Psalm 27 is one of my staples. Whether I’m sad, afraid, depressed or discouraged, I know I can turn to this passage to receive comfort and strength. It starts by making a statement, followed by a question, “The Lord is my light and my salvation – whom should I fear?” Statement: The Lord is my light and my salvation. Question (as a result of this statement): Whom should I fear? Well if that doesn’t kick you right in the gut, I don’t know what will. It’s like hey genius, He’s already your light and your salvation so remind me again, what’s the problem? That’s my paraphrase of course. The Psalm continues winding through different scenarios that can happen, but that we still shouldn’t be afraid of you know, because Jesus is the light and salvation. Evildoers come to devour, armies can be deployed, war can break out, the day of adversity will come, may I add, a pandemic can be raging, but we are to remain confident. Confidence is a strong response to fear. Fear is debilitating, dismantling and crippling so it’s a strong call to transform that into confidence.

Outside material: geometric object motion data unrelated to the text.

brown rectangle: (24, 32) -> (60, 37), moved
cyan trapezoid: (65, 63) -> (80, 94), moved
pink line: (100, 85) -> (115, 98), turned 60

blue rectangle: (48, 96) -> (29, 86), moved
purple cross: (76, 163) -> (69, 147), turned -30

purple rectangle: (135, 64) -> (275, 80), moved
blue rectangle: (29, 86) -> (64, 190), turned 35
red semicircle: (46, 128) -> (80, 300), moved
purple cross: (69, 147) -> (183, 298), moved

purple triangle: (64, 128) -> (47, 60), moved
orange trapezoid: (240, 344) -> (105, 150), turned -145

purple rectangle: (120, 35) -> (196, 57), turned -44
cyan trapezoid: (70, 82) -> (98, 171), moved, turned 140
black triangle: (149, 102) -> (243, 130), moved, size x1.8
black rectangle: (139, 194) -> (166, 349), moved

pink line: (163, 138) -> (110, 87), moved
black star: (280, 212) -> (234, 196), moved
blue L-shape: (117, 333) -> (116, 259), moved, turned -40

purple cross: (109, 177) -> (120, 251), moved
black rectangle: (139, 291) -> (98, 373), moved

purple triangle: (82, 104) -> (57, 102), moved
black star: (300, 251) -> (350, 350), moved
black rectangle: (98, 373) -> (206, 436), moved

After outlining all that we need not be afraid of, the Psalmist asks the Lord to hear his voice, be gracious and answer. He makes a declaration from his heart, “Seek his face,” followed by a plea for God not to leave him, even if his parents abandon him. That is a deep cry for nearness from our Lord and Savior. Everyone else can leave, the world can go upside down but whatever you do, please don’t leave me. After all these wonderfully laid out sentiments, the Psalm ends with this phrase, “I am certain that I will see the Lord’s goodness in the land of the living. Wait for the Lord; be strong, and let your heart be courageous. Wait for the Lord.” (Psalm 27:14)

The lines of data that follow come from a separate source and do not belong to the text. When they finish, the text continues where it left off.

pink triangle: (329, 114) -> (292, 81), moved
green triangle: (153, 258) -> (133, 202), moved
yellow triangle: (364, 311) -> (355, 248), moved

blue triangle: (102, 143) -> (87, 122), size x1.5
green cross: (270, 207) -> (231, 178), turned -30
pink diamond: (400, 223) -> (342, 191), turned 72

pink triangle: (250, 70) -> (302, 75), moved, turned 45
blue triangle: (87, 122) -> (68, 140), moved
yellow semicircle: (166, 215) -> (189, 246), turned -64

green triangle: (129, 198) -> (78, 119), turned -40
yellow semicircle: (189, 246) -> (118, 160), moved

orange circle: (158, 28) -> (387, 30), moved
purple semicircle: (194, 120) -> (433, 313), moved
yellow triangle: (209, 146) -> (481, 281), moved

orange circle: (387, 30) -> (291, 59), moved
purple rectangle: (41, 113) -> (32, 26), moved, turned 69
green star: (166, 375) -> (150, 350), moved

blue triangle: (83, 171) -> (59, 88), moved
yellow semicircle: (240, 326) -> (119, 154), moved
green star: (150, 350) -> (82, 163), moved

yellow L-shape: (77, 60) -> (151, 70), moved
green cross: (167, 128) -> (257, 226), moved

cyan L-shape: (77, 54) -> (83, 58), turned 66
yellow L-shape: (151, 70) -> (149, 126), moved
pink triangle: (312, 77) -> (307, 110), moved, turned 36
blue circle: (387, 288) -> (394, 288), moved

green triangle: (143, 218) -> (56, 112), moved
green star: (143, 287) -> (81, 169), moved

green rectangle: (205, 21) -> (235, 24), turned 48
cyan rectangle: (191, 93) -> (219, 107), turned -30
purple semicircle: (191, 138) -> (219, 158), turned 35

“I am certain…” there goes that confidence again. Whatever we may be going through we can remain “confident” that we will see the Lord’s goodness in the land of the living. The admonishment is to wait for Him, not to get impatient or to take matters into our own hands, but patiently wait. Be strong, let your heart be courageous, such riveting words. Actions words that couldn’t be further from the emotions of fear and anxiety. But again, the Psalmist is expressing the confidence and assurance we already have through the finished work of Jesus on the cross. If you already have salvation, what else could possibly happen to you that you need to be afraid of? I’ll help you out, nothing. If God is loving and powerful enough to enact a plan to save us and to make sure that we would be near to Him both now and forever, He is loving enough and powerful enough to get us through where we are now. Be certain. Be confident. Wait. Be strong. Let your heart be courageous. Wait on the Lord.